El bien-estar responde a la búsqueda de la felicidad desde el ego, desde
la creencia en la separación. Esta visión activa emociones basadas en el miedo,
la culpa y la competencia. En su afán por satisfacer deseos personales, el ego
justifica los medios para alcanzar los fines y convierte al otro en rival. El
resultado es un camino de desgaste, donde se acumulan conflictos, frustraciones
y soledad, y donde el supuesto “reino” conquistado termina gobernado por la
insatisfacción, el temor y el dolor.
El bien-ser,
en cambio, nos invita a una comprensión radicalmente distinta. Desde esta
visión, la felicidad no se busca fuera, porque no puede encontrarse en el
mundo de la posesión ni del logro externo. La verdadera felicidad es un
estado del Ser. Es nuestra condición natural, pero ha sido olvidada.

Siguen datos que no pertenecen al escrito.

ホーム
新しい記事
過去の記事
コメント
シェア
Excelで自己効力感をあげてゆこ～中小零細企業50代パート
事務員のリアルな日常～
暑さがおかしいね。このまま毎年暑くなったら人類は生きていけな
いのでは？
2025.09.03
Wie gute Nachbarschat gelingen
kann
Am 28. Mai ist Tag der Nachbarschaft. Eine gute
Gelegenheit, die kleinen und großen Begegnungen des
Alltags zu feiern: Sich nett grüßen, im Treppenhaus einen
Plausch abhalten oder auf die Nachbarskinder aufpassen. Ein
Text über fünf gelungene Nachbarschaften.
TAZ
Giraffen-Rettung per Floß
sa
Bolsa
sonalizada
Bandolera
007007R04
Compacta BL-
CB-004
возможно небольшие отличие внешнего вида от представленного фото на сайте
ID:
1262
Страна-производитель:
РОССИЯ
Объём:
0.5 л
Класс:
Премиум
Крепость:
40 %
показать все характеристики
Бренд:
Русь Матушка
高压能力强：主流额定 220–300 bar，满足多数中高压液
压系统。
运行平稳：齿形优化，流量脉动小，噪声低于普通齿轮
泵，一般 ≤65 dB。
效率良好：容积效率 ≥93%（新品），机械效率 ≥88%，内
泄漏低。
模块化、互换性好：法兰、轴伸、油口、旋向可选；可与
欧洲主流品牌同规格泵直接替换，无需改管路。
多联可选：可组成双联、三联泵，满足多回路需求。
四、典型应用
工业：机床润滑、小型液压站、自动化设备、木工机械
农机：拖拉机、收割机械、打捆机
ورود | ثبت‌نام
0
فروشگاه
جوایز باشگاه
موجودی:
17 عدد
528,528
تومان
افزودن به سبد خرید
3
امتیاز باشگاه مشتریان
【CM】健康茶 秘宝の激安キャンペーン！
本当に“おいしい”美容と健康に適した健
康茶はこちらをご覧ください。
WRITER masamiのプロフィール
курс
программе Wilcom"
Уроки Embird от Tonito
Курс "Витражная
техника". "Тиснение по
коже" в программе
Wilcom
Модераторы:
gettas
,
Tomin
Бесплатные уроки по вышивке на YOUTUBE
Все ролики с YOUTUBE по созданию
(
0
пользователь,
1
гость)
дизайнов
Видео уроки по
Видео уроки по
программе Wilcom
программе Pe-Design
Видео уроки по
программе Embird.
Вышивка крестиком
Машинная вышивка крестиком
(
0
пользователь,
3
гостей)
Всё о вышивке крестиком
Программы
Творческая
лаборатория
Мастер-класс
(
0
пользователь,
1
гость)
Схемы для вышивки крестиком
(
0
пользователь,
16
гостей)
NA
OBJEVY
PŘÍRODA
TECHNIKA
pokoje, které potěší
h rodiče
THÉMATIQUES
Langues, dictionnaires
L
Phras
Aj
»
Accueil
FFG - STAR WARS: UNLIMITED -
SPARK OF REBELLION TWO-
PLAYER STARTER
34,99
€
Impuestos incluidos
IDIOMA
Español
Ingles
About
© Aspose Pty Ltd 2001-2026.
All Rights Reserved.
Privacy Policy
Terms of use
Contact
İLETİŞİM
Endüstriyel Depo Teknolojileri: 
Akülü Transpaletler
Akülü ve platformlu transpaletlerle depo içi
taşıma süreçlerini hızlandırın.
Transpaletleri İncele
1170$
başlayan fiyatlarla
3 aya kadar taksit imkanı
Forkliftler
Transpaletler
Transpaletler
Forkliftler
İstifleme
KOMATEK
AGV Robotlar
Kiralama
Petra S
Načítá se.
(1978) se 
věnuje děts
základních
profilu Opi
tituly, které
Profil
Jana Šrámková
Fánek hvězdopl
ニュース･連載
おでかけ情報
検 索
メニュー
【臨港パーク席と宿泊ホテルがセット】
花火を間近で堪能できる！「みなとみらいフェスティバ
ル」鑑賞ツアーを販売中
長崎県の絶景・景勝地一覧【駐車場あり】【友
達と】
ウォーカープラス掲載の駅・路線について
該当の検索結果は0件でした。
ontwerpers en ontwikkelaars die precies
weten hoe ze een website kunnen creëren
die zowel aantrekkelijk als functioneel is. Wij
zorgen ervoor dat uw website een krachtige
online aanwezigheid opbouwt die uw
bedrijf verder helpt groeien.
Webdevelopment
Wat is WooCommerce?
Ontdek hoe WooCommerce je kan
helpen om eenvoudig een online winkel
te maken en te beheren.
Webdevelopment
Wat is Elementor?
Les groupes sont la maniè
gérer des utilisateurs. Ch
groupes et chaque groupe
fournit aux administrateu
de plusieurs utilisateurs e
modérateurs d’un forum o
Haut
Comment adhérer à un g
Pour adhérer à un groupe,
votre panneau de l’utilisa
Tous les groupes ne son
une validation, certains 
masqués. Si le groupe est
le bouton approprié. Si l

Recuperarla exige un cambio de mirada: dejar de buscar en el mundo de la
percepción corporal y volver la atención hacia el Espíritu, nuestra verdadera
identidad.
Buscar la
felicidad desde el bien-ser nos conduce a la comunión con Dios y a la
escucha de Su Voz, el Espíritu Santo. En ese diálogo interior, la mente deja de
pedir cosas y se limita a aceptar. La oración ya no es una súplica, sino una
afirmación serena:
Padre, acepto
Tu Salvación y asumo, con certeza, la función que me has encomendado.
Desde esa
aceptación nace el instante santo. En él reconocemos lo que somos: el Hijo de
Dios. Y a partir de ese reconocimiento, solo queda una elección auténtica: aceptar
la felicidad que Dios nos dio, cumpliendo nuestra función de perdonar.
Esa elección no
produce esfuerzo, ni lucha, ni búsqueda. Produce una sola respuesta: la paz interior.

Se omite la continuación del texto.